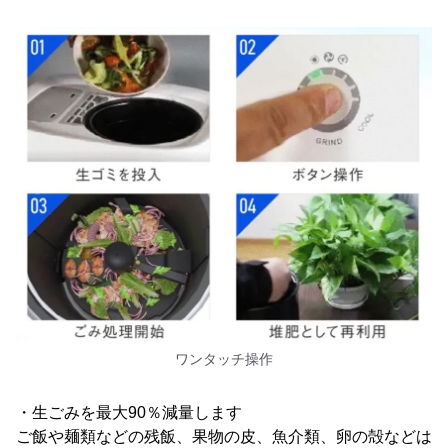
ワンタッチ操作
・生ごみを最大90％減量します
ご飯や麺類などの残飯、果物の皮、魚介類、卵の殻などは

__What is expected__. The reply should contain all of the data above, word for word, with no pictures.

__Expected output__.
ワンタッチ操作
・生ごみを最大90％減量します
ご飯や麺類などの残飯、果物の皮、魚介類、卵の殻などは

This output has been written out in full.